13日、アラブ首長国連邦を訪問し、アブダビ首長国のムハンマド皇太子(右)と会談する安倍首相=共同


【アブダビ=安部大至】安倍晋三首相は13日、アラブ首長国連邦(UAE)を訪問し、アブダビ首長国のムハンマド皇太子と会談した。米国とイランの対立で緊迫する中東の緊張緩和に向け、緊密に連携することで一致した。安倍首相は海上自衛隊の中東派遣についても説明。ムハンマド皇太子は「沿岸国として具体的な協力・支援を惜しまない」と応じた。

会談はUAEの首都アブダビで約1時間実施した。日本側の説明によると、安倍首相は中東情勢について「事態のさらなるエスカレーションは何としても避ける必要がある」と指摘。「UAE政府による抑制的な対応を評価する」と述べた。
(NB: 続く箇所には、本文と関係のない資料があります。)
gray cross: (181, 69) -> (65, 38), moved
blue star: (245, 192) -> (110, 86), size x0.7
これに対し、ムハンマド皇太子は「緊張の高まりに対する憂慮の念を共有する」と応じた。その上で「日本やサウジアラビアなど関係国と歩調をあわせ、外交努力を尽くす」と強調した。

首相は海上自衛隊の中東派遣についても説明した。ムハンマド皇太子は「日本の海洋安全保障に対する取り組みを評価し、歓迎する」と述べた。皇太子は沿岸国として海自の派遣に協力・支援する意向を示した。具体的な協力内容については今後事務レベルで詰める。
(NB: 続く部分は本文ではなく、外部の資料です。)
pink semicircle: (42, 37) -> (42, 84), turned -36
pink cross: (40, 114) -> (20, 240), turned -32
UAEはサウジと同様、民間船舶の航行の安全確保をめざす米トランプ政権の有志連合「番人(センチネル)作戦」に参加する。

安倍首相はUAEの国民に対し、完全なビザ(査証)の免除措置を導入す方針も伝達した。UAEからは完全なビザ免除措置の導入について、以前から要請が寄せられていたという。訪日客増加に伴う経済効果などを踏まえ、免除措置を試行する。時期は今後詰める。
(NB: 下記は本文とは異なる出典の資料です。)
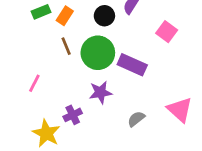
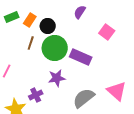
black circle: (104, 16) -> (48, 26), moved
brown line: (66, 46) -> (31, 43), turned 40
gray semicircle: (136, 119) -> (84, 98), size x1.6

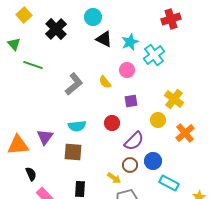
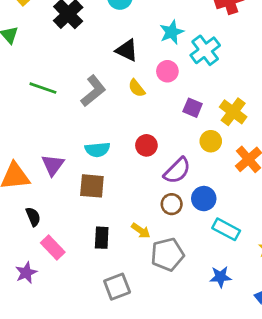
black triangle: (104, 39) -> (127, 50), moved
green line: (33, 65) -> (43, 88), moved
purple square: (131, 101) -> (193, 108), moved, turned 32
yellow arrow: (114, 178) -> (141, 231), moved

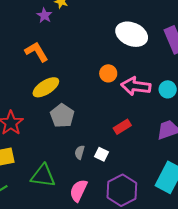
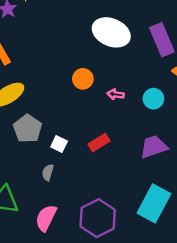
pink arrow: (136, 86) -> (116, 94), size x0.5
white square: (101, 154) -> (59, 144), moved

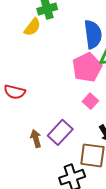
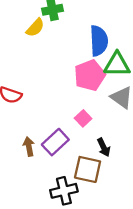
pink square: (90, 101) -> (83, 118), moved

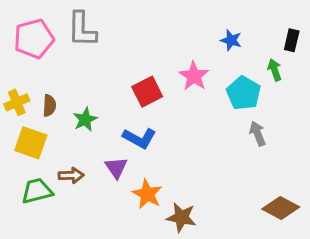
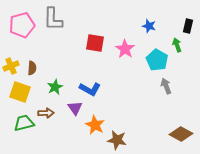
red square: (147, 92) -> (95, 43), moved, turned 36
green star: (85, 120) -> (55, 87), moved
アブダビ首長国との間で共同石油備蓄事業の継続・拡充に合意し、覚書も交わした。日本国内の原油タンクをアブダビ首長国の国営石油会社に貸し、同社が日本など東アジア向けの供給拠点として活用する。緊急時にはタンク内の原油を日本に優先的に供給する。

今回は国営会社に貸すタンクの容量を100万キロリットルから130万キロリットルに増やすことで合意した。130万キロリットルは日本国内の約4日分の石油消費量に相当するという。